This sentence makes me want to go crush the life of something beautiful. So goddamn pretentious and hipster.

Where have I heard that before...

> Here’s to the crazy ones. The misfits. The rebels. The troublemakers. The round pegs in the square holes.

Oh, right. Those people might have been rebellious in 1984, but they're mainstream today.

It is beautiful. I'd probably get one if I had the money.

> Qwerkywriter's Patent-Pending keycaps features typewriter inspired keycaps.

WHAT THE FUCK.

Yeah, I certainly have seen similar keycaps before. No idea what's so novel about those particular caps that they need a patent.
Plenty of prior art if you mean "round old-typewriter-style keycaps on a computer keyboard":

http://steampunkworkshop.com/keyboard-shtml/

A company also sells these (although they're much more expensive than the one in the article):

http://www.datamancer.net/keyboards/keyboards.htm

It might not be as bad as it appears.

There's something called a design patent which IIUC prevents, e.g., Samsung from selling a tablet computer that looks too much like an iPad.

With none of the joys of actually using a mechanical typewriter.

Typing on a real mechanical typewriter is really fun, at least until you get tired. You have to put so much force on the keys that your forearms get into it. Stressed? Take out your frustrations on the typewriter. But the best is that carriage return lever -- SLAM! I used to slam that thing so hard that the typewriter would slowly migrate across the desk, and I'd have to readjust it when feeding a new sheet.

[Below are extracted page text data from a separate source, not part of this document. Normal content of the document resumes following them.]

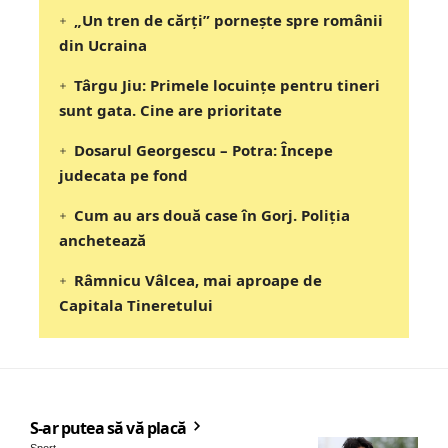
„Un tren de cărți” pornește spre românii
din Ucraina
Târgu Jiu: Primele locuințe pentru tineri
sunt gata. Cine are prioritate
Dosarul Georgescu – Potra: Începe
judecata pe fond
Cum au ars două case în Gorj. Poliția
anchetează
Râmnicu Vâlcea, mai aproape de
Capitala Tineretului
S-ar putea să vă placă
Sport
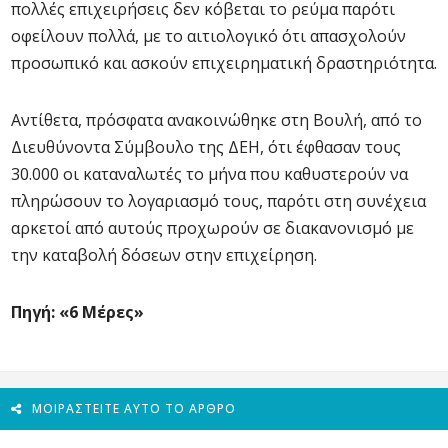
πολλές επιχειρήσεις δεν κόβεται το ρεύμα παρότι
οφείλουν πολλά, με το αιτιολογικό ότι απασχολούν
προσωπικό και ασκούν επιχειρηματική δραστηριότητα.
Αντίθετα, πρόσφατα ανακοινώθηκε στη Βουλή, από το
Διευθύνοντα Σύμβουλο της ΔΕΗ, ότι έφθασαν τους
30.000 οι καταναλωτές το μήνα που καθυστερούν να
πληρώσουν το λογαριασμό τους, παρότι στη συνέχεια
αρκετοί από αυτούς προχωρούν σε διακανονισμό με
την καταβολή δόσεων στην επιχείρηση.
Πηγή: «6 Μέρες»
ΜΟΙΡΑΣΤΕΊΤΕ ΑΥΤΌ ΤΟ ΆΡΘΡΟ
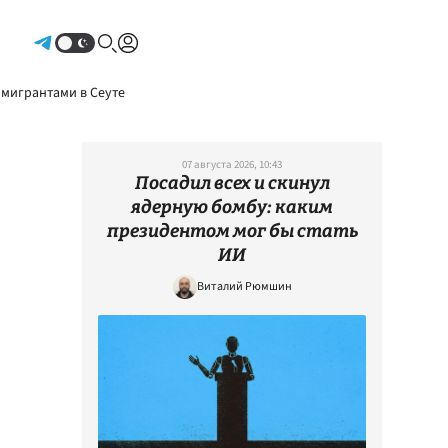
Авторизоваться
 мигрантами в Сеуте
07 августа 2026, 10:43
Посадил всех и скинул
ядерную бомбу: каким
президентом мог бы стать
ИИ
Виталий Рюмшин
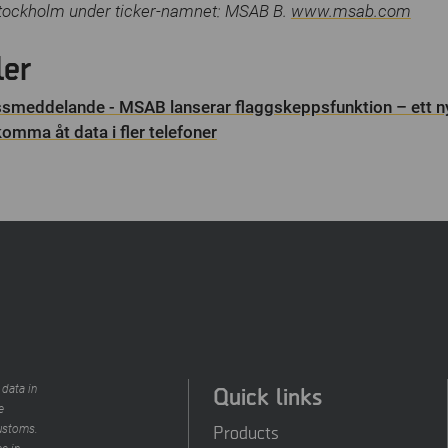
tockholm under ticker-namnet: MSAB B.
www.msab.com
ler
smeddelande - MSAB lanserar flaggskeppsfunktion – ett 
omma åt data i fler telefoner
Quick links
 data in
e
Products
customs.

As someone who owns two typewriters (a 1949 Royal Arrow and some electric Smith-Corona that I haven't thoroughly identified yet), I'd love to someday build a typewriter-style computer keyboard that operates by actually smacking electrical contacts, just like how a proper typewriter works. Or perhaps have the levers interact with some photoelectric or Hall-effect sensors instead of relying on direct electrical contact. Whatever the case, it would be fantastic (albeit probably annoying to anyone within a 100-meter radius of my desk :) ).
It's funny, since the only memory I've had of using an actual mechanical typewriter with that sort of keyboard was the tiringly high actuation force and getting my fingers stuck between the keys... I suppose this wouldn't have the former characteristic though.

I think it's odd they chose to include Pause/Break and PrintScreen/SysReq, but omitted the Insert key.

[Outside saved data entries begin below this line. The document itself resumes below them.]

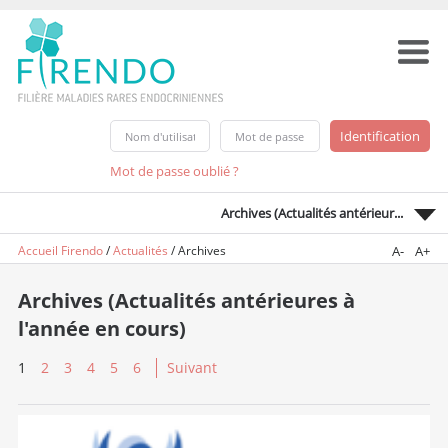
Mot de passe oublié ?
Archives (Actualités antérieur...
Accueil Firendo
/
Actualités
/
Archives
A-
A+
Archives (Actualités antérieures à
l'année en cours)
1
2
3
4
5
6
Suivant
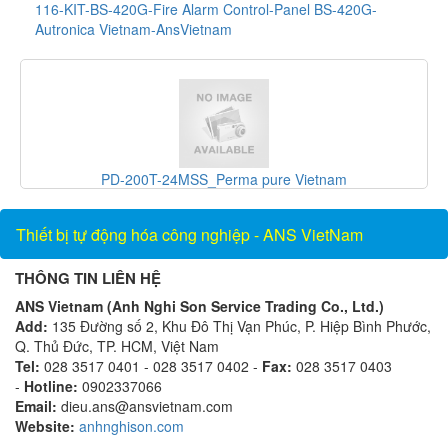
116-KIT-BS-420G-Fire Alarm Control-Panel BS-420G-
Autronica Vietnam-AnsVietnam
PD-200T-24MSS_Perma pure Vietnam
Thiết bị tự động hóa công nghiệp - ANS VietNam
THÔNG TIN LIÊN HỆ
ANS Vietnam (Anh Nghi Son Service Trading Co., Ltd.)
Add:
135 Đường số 2, Khu Đô Thị Vạn Phúc, P. Hiệp Bình Phước,
Q. Thủ Đức, TP. HCM, Việt Nam
Tel:
028 3517 0401 - 028 3517 0402 -
Fax:
028 3517 0403
-
Hotline:
0902337066
Email:
dieu.ans@ansvietnam.com
Website:
anhnghison.com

Making a keyboard pretty is not innovative. Making a faster and more ergonomic keyboard is what we need. A few more companies like this, for example:

http://shop.keyboard.io

There are several more efficient keyboard layouts too:

http://xahlee.info/kbd/dvorak_and_all_keyboard_layouts.html

http://patorjk.com/keyboard-layout-analyzer/#/main

Ergonomics is key:

https://h4labs.wordpress.com/2015/07/16/the-model-01-an-heir...

Not my cup of tea but it seems nicely done, and Stephen Fry likes it so there's that: https://twitter.com/stephenfry/status/643785572419506176
$300 is a little steep. You can get those keycaps that will fit on any cherry MX switch keyboard for $80-$100. Add a TKL keyboard (one without the number block) for $80 and you have your desktop typewriter.
$300 isn't out of the ordinary, particularly when you throw in a custom metal base and effectively one-off production costs on top of your $200 starting figure.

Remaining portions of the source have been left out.